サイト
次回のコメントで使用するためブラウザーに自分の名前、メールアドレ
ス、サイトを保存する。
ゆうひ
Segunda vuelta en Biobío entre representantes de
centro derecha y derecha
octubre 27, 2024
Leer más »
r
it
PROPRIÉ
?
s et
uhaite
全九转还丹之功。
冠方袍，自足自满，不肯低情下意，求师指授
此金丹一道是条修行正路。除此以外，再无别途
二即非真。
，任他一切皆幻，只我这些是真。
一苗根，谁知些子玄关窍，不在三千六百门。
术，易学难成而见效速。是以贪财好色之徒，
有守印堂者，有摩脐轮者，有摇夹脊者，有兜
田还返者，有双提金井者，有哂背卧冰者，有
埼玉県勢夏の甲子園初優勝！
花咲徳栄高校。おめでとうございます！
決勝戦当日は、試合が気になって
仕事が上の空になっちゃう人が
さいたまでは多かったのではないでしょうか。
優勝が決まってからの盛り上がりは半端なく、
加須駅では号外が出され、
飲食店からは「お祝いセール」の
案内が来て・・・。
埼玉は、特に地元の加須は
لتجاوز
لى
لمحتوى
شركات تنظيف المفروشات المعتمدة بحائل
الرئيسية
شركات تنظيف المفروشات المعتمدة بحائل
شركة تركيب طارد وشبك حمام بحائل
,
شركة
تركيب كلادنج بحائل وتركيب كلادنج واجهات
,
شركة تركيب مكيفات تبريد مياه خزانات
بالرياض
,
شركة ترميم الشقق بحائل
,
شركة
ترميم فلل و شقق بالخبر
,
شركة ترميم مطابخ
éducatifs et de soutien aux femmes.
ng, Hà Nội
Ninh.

****************

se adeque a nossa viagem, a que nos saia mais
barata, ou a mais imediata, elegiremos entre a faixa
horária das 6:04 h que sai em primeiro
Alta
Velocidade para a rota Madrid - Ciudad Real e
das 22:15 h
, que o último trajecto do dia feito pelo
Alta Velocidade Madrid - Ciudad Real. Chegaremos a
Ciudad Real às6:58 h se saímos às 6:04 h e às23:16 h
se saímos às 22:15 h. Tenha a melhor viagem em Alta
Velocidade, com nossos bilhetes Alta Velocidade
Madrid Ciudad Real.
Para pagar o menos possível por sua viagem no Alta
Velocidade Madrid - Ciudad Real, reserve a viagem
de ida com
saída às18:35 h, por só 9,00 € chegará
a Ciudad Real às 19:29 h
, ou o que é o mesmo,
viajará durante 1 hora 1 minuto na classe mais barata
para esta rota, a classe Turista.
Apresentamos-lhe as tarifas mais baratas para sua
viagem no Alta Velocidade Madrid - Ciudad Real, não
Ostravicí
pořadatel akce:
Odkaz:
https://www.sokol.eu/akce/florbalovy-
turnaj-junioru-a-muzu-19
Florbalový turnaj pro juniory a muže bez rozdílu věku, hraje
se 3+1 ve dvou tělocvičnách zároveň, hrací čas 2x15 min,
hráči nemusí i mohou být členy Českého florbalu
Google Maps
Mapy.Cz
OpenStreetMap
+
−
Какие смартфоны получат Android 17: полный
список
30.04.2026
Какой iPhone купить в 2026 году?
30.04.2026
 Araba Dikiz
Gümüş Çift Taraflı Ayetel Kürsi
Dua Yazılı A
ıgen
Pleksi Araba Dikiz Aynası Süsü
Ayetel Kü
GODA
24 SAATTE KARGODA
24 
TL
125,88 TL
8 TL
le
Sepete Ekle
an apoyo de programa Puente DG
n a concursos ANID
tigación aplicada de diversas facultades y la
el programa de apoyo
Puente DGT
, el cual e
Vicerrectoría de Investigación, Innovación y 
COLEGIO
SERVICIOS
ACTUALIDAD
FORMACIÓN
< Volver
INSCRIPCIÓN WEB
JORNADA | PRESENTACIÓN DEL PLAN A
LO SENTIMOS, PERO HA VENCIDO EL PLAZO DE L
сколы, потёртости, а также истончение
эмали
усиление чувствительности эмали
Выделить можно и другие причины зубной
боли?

****************

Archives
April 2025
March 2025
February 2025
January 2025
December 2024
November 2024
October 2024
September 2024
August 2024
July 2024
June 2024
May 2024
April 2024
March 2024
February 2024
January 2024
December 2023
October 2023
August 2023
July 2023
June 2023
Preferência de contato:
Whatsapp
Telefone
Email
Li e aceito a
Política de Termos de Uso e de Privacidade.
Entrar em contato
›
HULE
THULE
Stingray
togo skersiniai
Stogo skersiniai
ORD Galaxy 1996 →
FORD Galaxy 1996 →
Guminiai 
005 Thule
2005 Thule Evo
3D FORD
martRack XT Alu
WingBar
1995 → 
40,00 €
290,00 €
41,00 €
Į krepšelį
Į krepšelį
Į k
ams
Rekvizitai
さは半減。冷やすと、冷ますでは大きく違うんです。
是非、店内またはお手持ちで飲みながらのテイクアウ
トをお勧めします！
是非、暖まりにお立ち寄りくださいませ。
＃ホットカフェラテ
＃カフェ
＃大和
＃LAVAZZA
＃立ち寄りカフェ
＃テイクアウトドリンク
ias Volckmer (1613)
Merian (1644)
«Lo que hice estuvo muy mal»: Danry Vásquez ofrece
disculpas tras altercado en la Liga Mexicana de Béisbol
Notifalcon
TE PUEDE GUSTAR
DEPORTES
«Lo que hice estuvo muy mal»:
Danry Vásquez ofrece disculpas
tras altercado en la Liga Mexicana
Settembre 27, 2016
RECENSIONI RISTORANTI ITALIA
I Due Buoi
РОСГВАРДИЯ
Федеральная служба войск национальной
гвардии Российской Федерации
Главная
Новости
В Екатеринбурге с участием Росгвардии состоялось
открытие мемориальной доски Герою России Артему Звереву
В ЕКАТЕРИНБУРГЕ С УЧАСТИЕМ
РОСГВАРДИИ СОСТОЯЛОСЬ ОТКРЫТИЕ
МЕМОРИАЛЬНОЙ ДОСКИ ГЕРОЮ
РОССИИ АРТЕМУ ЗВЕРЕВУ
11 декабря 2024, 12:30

****************

__Directions for this task__
A line belongs in the answer if it contains the word "Vásquez"; copy every such line from the data above.

__Reply to the task__
«Lo que hice estuvo muy mal»: Danry Vásquez ofrece
Danry Vásquez ofrece disculpas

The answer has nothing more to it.